Chris:  This was an incredibly weak year for the academy’s nominations, especially when two of the nominees were incredibly over-hyped at the time and are painful to watch now (I’m looking at you Mystic River and, especially, Lost in Translation).  The win for Return of the King was well deserved because the previous two movies (Fellowship of the Ring and The Two Towers) had been nominated in each of the two years before, but neither won, and because the quality of the trilogy hinged on Return of the King wrapping up the story satisfactorily, which it definitely did (which was more of a crowning achievement because of the high quality of the first two Lord of the Rings movies).  Sean Penn’s best actor award was deserved but he also most likely benefited from finally living up to the potential he showed early on in his career (and the I Am Sam “snub” from a few years prior); the subdued Bill Murray would have also been a very good choice.  I have to admit I only saw Naomi Watts’s performance in 21 Grams and while it was good it wasn’t anything earth shattering, and the Academy loves when you ugly it up so Charlize Theron gets the nod.  And while Return of the King deserved the award for adapted screenplay an honorable mention definitely goes out to Bráulio Mantovani for City of God (how it wasn’t even nominated for Best Foreign Language Movie is a travesty).

Will:  By honoring the third film in the “Lord of the Rings” trilogy, the Academy was correcting past ignorance of the adventure/fantasy genre (think “2001: A Space Odyssey” and “Star Wars”) as well as congratulating Peter Jackson and Co. for producing 3 films at once and turning it into box office gold.
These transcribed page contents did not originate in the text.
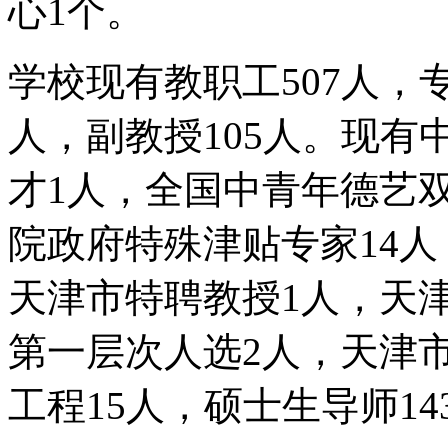
心1个。
学校现有教职工507人，专
人，副教授105人。现有
才1人，全国中青年德艺
院政府特殊津贴专家14
天津市特聘教授1人，天津
第一层次人选2人，天津市
工程15人，硕士生导师14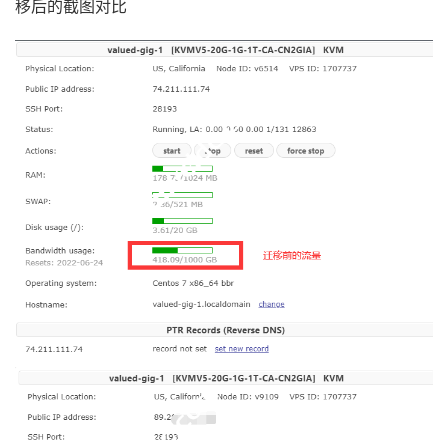
移后的截图对比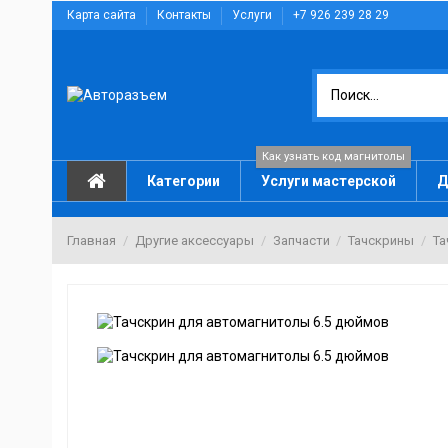
Карта сайта
Контакты
Услуги
+7 926 239 28 29
Как узнать код магнитолы
Категории
Услуги мастерской
Д
Главная
Другие аксессуары
Запчасти
Тачскрины
Та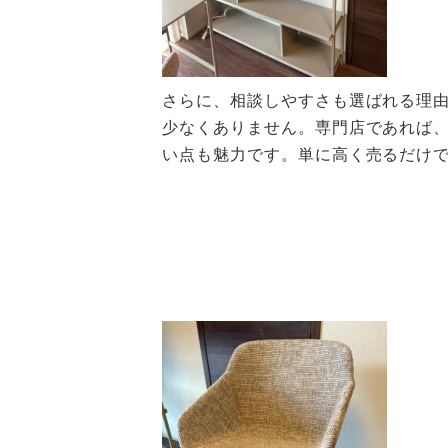
さらに、相談しやすさも選ばれる理
少なくありません。専門店であれば
い点も魅力です。単に高く売るだけ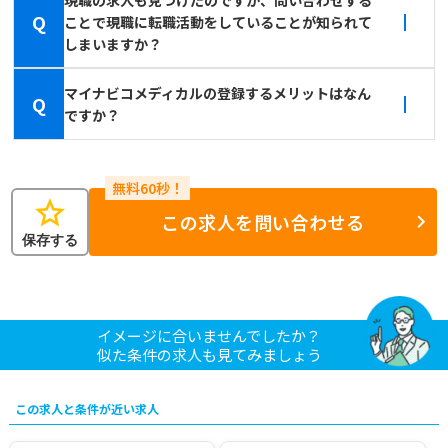
現職の求人も見つけたのですが、問い合わせする
Q
ことで現職に転職活動をしていることが知られて
しまいますか？
マイナビコメディカルの登録するメリットはなん
Q
ですか？
star
この求人を問い合わせる
保存する
イメージに合いませんでしたか？
似た条件の求人も見てみましょう
この求人と条件が近い求人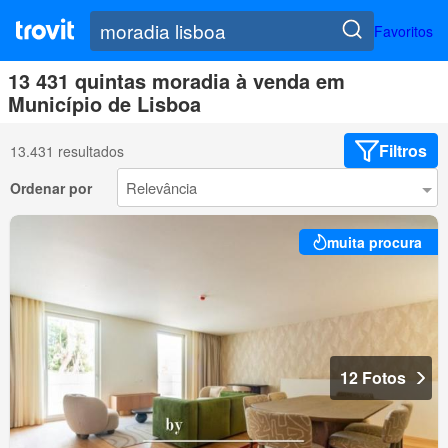
Favoritos
13 431 quintas moradia à venda em
Município de Lisboa
Filtros
13.431 resultados
Ordenar por
muita procura
12 Fotos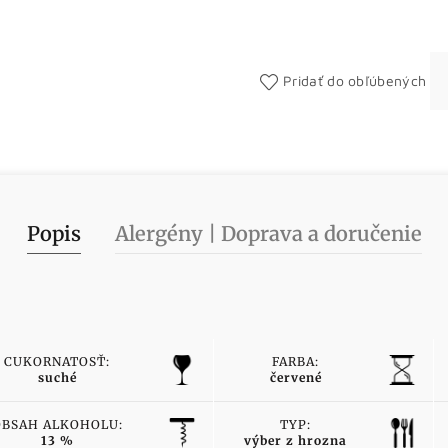
Pridať do obľúbených
Popis
Alergény | Doprava a doručenie
CUKORNATOSŤ:
FARBA:
suché
červené
OBSAH ALKOHOLU:
TYP:
13 %
výber z hrozna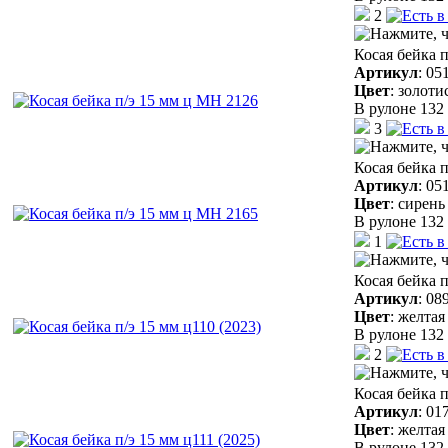
2
Косая бейка 
Артикул
:
05
Цвет
:
золоти
В рулоне 132 
3
Косая бейка 
Артикул
:
05
Цвет
:
сирень
В рулоне 132 
1
Косая бейка п
Артикул
:
08
Цвет
:
желтая
В рулоне 132 
2
Косая бейка п
Артикул
:
01
Цвет
:
желтая
В рулоне 132 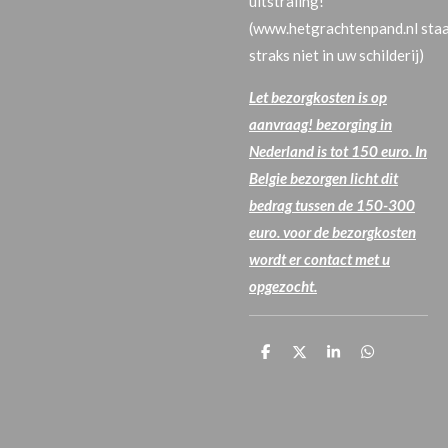
uitstraling!
(www.hetgrachtenpand.nl sta
straks niet in uw schilderij)
Let bezorgkosten is op
aanvraag! bezorging in
Nederland is tot 150 euro. In
Belgie bezorgen licht dit
bedrag tussen de 150-300
euro. voor de bezorgkosten
wordt er contact met u
opgezocht.
P
P
P
P
a
a
a
a
r
r
r
r
t
t
t
t
a
a
a
a
g
g
g
g
e
e
e
e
Although the third film is quite long and by no means best picture worthy (the first film, admittedly, should have won over “A Beautiful Mind”) the pool for the year did not offer any significant challenge.  Maybe “Mystic River”? Both Charlize Theron and Sean Penn did well enough to deserve their Oscars for their respective performances in “Monster” and “Mystic River.”

JoeDog: Definitely the best year for quality movies so far. LOTR was deserving of all the awards it received. But that’s to give absolutely no slight to Lost in Translation, Mystic River, The Last Samurai, American Splendor, Big Fish, Seabiscuit, and above all, City of God. Sean Penn won for a solid performance that was probably more of a much-loathed body-of-work award. My pick would have been Bill Murray’s understated and touching performance in Lost in Translation. Monster is one of the few serial killer flicks that I have not seen and I must rectify that in the near future.

Jake KLord of The Rings: Return of the King sweeps the awards meant for the series, which presumably puts an end to Peter Jackson’s manic depression and eating disorder (seriously, he’s lost a lot of weight). Finding Nemo wins the much deserved Best Animated defeating the equally fantastic Triplets of Belville.